Cette analyse est renforcée par la lecture des articles L 2314-24-2 et L 2324-22-2nouveaux du même Code, qui prévoient l’information du personnel sur cette proportion dès qu’un accord ou une décision administrative est intervenue.

Il est rappelé que les articles L 2314-11 et L 2324-13 sont également modifiés par la loi « Macron » pour la croissance et l’activité, afin d’attribuer au juge judiciaire la compétence pour juger des litiges portant sur les décisions administratives prises en application de ces textes.

L’employeur doit informer les salariés sur la part de femmes et d’hommes dans chaque collège

Dès qu’un accord ou une décision de la Direccte est intervenu, l’employeur porte à la connaissance des salariés, par tout moyen permettant de donner une date certaine à cette information, la part de femmes et d’hommes composant chaque collège électoral (C. trav. art. L 2314-24-2 (DP) et L 2324-22-2 (CE) nouveaux).

AVIS


Cette disposition permettra aux salariés de voter pour la liste de leur choix en connaissance de cause et d’éviter, s’ils le souhaitent, de voter pour une liste ne respectant pas les règles relatives à la représentation équilibrée des femmes et des hommes, et dont les candidats risquent de voir leur élection annulée.
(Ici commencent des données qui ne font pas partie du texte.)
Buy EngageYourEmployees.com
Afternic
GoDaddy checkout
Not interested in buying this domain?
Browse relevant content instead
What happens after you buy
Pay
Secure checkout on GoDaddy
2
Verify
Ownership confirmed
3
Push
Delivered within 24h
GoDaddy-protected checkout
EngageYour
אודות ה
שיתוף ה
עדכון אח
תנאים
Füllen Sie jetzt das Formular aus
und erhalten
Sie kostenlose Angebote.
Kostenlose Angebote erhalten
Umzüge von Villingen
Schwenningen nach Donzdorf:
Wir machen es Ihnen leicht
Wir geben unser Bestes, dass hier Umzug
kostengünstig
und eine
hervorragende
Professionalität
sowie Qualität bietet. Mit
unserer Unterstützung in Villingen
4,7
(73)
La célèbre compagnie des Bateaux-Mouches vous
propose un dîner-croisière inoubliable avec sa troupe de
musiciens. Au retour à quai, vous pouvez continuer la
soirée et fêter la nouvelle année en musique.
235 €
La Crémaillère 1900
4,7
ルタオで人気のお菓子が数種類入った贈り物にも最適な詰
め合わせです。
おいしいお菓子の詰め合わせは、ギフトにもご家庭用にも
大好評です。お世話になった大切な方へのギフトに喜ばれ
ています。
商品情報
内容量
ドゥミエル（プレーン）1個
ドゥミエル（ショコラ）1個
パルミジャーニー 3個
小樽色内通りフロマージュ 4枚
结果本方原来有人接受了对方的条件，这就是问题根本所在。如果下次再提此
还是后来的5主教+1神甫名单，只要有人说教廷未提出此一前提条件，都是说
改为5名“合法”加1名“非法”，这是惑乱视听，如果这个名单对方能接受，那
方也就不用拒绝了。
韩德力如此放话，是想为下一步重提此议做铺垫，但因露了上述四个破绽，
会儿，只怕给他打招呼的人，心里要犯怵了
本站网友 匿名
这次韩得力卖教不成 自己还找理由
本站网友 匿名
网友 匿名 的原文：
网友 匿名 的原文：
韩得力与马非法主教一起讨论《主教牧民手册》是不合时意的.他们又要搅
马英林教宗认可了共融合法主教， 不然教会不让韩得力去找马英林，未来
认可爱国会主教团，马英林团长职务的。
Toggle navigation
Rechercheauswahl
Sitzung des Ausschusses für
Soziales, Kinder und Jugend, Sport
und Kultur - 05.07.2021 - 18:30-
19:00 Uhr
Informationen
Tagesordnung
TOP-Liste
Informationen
L’entrée en vigueur de ces dispositions est différée

Ces dispositions entreront en vigueur le 1er janvier 2017 (Loi art. 7, IX).

AVIS

L’article 7 de la loi n’apporte pas plus de précision sur l’entrée en vigueur de ces dispositions. On peut penser qu’elles s’appliqueront aux élections organisées sur la base d’un protocole d’accord préélectoral négocié à compter de cette date.